© Robert Graves and Didier Madoc-Jones, aerial photograph by Jason Hawkes
Day-to-day life in London takes advantage of new and formerly, inaccessible, spaces. Graves and Madoc Jones explored ideas and images that convey daily life in a transformed London, where the relationship between private and public space is re-evaluated.
The artists were influenced by Tuca Vieira’s stunning photography of shanty towns in Brazil where rich and poor live alongside each other. Sprawling favelas develop around luxury flats, which stand like beacons, each one a separate oasis with private swimming pools on their balconies.
In 2010 Graves and Madoc-Jones worked on a housing project in Kariobangi, Kenya. They were struck by the inexhaustible ways that each owner customized and humanised their patch of land. Aerial views of shanty towns in Africa revealed unexpected visual beauty as by necessity, the conurbations of an urban community grow organically around areas of commerce or food sources.
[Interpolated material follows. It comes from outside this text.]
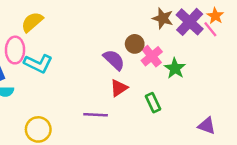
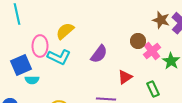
yellow semicircle: (32, 22) -> (65, 31), moved
purple semicircle: (114, 60) -> (99, 54), moved, turned 84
Inspired by the ingenuity of the Kenyan shanty homes, Graves and Madoc-Jones modeled up a sample of 90 homes of which multiple versions were digitally positioned on to an aerial view of Buckingham Palace. Individual details were added, from wisps of cooking smoke to a myriad of different coloured roofs. The final image depicts 20 million separate shanty dwellings emphasizing how many separate families occupy the space. They live on top of each other right up to the perimeter of the Palace that floats in a private enclave of land that exists to house one family.